Previous attempts have been made to produce a front of neck trainer that bleeds in order to increase the fidelity of the simulation from a sensory and psychological perspective.4 However, we felt that bleeding from the incision also impairs the view of the procedure site, increasing the difficulty of the task. In our model, a cannula was placed under the skin, over the CTM, and 50 ml syringes were used to infuse an artificial blood at a rate that caused it to flow out of the skin incision, obscuring the view of the tissues. However, as the Cric-Guide acts as an introducer, there is less requirement to visualise the hole in the CTM, and this may have been one of the factors why it took fewer attempts to insert the bougie.

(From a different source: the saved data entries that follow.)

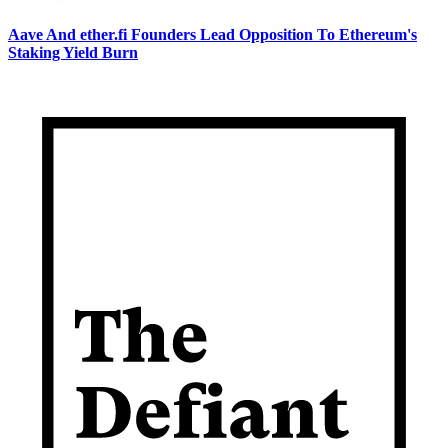
Aave And ether.fi Founders Lead Opposition To Ethereum's
Staking Yield Burn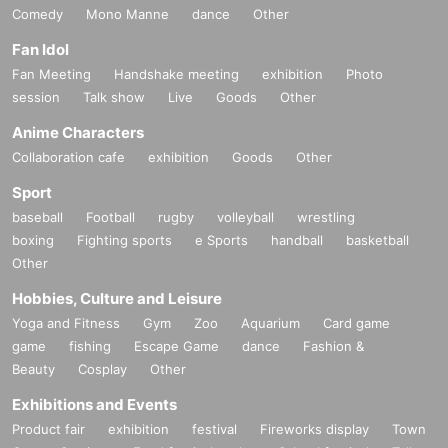
Comedy
Mono Manne
dance
Other
Fan Idol
Fan Meeting
Handshake meeting
exhibition
Photo
session
Talk show
Live
Goods
Other
Anime Characters
Collaboration cafe
exhibition
Goods
Other
Sport
baseball
Football
rugby
volleyball
wrestling
boxing
Fighting sports
e Sports
handball
basketball
Other
Hobbies, Culture and Leisure
Yoga and Fitness
Gym
Zoo
Aquarium
Card game
game
fishing
Escape Game
dance
Fashion &
Beauty
Cosplay
Other
Exhibitions and Events
Product fair
exhibition
festival
Fireworks display
Town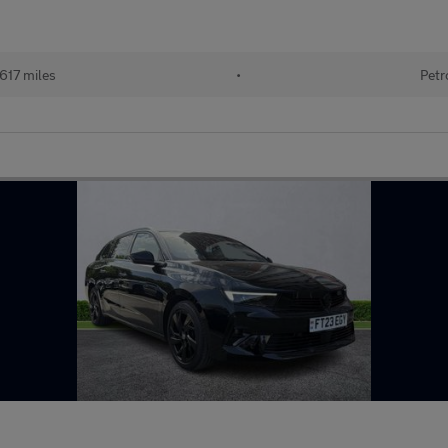
617 miles
•
Petr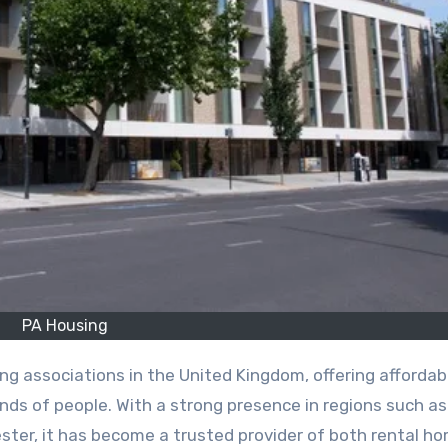
PA Housing
nds of people. With a strong presence in regions such as
ter, it has become a trusted provider of both rental h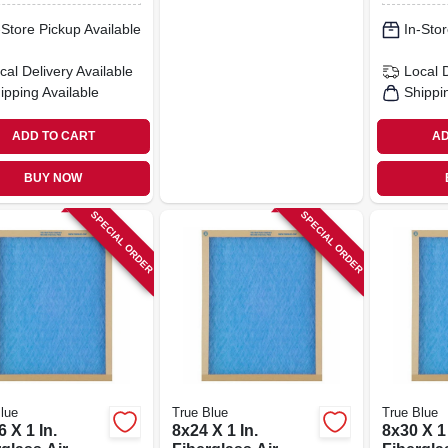
-Store Pickup Available
In-Stor
cal Delivery
Available
Local 
ipping Available
Shippi
ADD TO CART
AD
BUY NOW
SPECIAL ORDER
SPECIAL ORDER
lue
True Blue
True Blue
 X 1 In.
8x24 X 1 In.
8x30 X 1 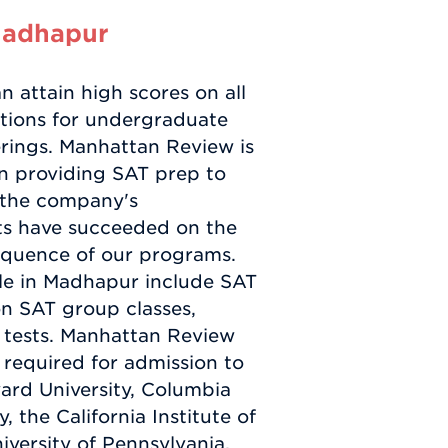
Madhapur
 attain high scores on all
tions for undergraduate
rings. Manhattan Review is
en providing SAT prep to
e the company's
nts have succeeded on the
equence of our programs.
ble in Madhapur include SAT
on SAT group classes,
 tests. Manhattan Review
 required for admission to
vard University, Columbia
, the California Institute of
niversity of Pennsylvania,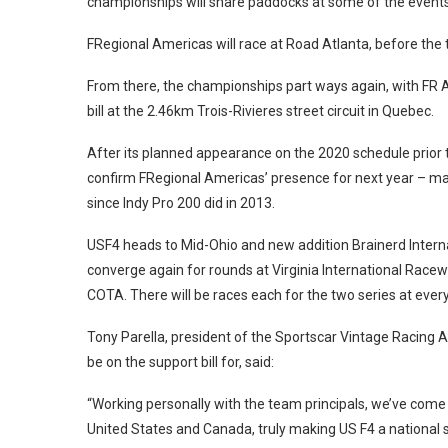
championships will share paddocks at some of the events 
FRegional Americas will race at Road Atlanta, before t
From there, the championships part ways again, with FR A
bill at the 2.46km Trois-Rivieres street circuit in Quebec.
After its planned appearance on the 2020 schedule prior
confirm FRegional Americas’ presence for next year – mark
since Indy Pro 200 did in 2013.
USF4 heads to Mid-Ohio and new addition Brainerd Inter
converge again for rounds at Virginia International Racewa
COTA. There will be races each for the two series at ever
Tony Parella, president of the Sportscar Vintage Racing 
be on the support bill for, said:
“Working personally with the team principals, we’ve come 
United States and Canada, truly making US F4 a national 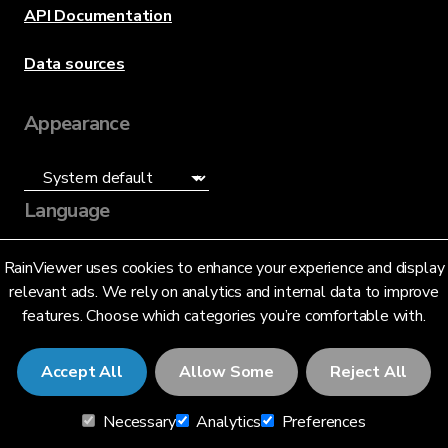
API Documentation
Data sources
Appearance
Language
English (US)
RainViewer uses cookies to enhance your experience and display
relevant ads. We rely on analytics and internal data to improve
features. Choose which categories you’re comfortable with.
Accept All
Allow Some
Reject All
© 2026 RainViewer,
MeteoLab Inc.
Necessary
Analytics
Preferences
Privacy Notice
Terms and Conditions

The Cric-Guide performed well compared with the SBT technique, and it provides an innovative solution to a potentially challenging step in the currently recommended eFONA technique. However, blade sharpness in this prototype should be improved. Future studies can then re-assess the risk of posterior wall damage to decide if it is comparable to the SBT technique, or alternatively, that the increased risk is justified by improved bougie placement. Research should also evaluate whether choosing the appropriate size of Cric-Guide delays the start of the procedure, as any increase in time could result in adverse clinical outcomes in an eFONA situation.